▶ **WORK REQUEST**: Each line below that includes the word "ClaimCenter" is to be reported.

[Saved entries]

+++++

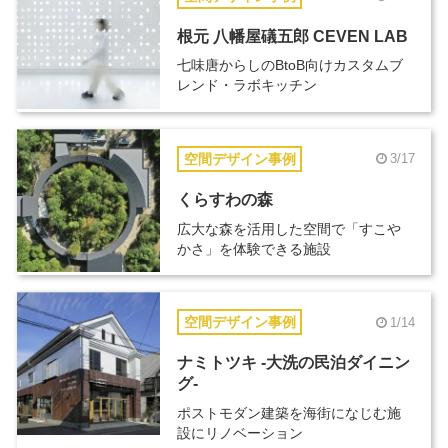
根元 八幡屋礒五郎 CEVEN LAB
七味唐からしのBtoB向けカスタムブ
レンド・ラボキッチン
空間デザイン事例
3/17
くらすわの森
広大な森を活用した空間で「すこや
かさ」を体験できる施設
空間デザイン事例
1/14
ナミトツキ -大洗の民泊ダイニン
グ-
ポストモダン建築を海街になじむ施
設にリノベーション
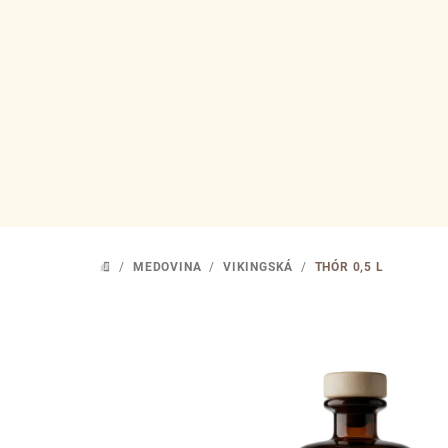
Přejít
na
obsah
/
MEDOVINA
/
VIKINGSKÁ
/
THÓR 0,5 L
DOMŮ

+++++

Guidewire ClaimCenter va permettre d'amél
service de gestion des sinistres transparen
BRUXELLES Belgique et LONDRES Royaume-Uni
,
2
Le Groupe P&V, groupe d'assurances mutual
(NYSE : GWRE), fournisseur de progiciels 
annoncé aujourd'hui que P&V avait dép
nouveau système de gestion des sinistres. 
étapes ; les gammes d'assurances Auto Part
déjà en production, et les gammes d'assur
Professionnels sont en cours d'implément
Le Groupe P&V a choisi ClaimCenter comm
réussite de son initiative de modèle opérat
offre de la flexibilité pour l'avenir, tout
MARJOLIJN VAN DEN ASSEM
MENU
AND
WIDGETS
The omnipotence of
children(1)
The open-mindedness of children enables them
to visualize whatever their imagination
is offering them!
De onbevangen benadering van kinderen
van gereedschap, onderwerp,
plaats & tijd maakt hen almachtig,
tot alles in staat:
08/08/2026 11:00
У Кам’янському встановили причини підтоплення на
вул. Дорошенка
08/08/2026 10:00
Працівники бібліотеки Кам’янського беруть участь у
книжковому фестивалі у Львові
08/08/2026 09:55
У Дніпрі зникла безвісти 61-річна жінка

+++++

▶ **ANSWER BELOW**:
Guidewire ClaimCenter va permettre d'amél
Le Groupe P&V a choisi ClaimCenter comm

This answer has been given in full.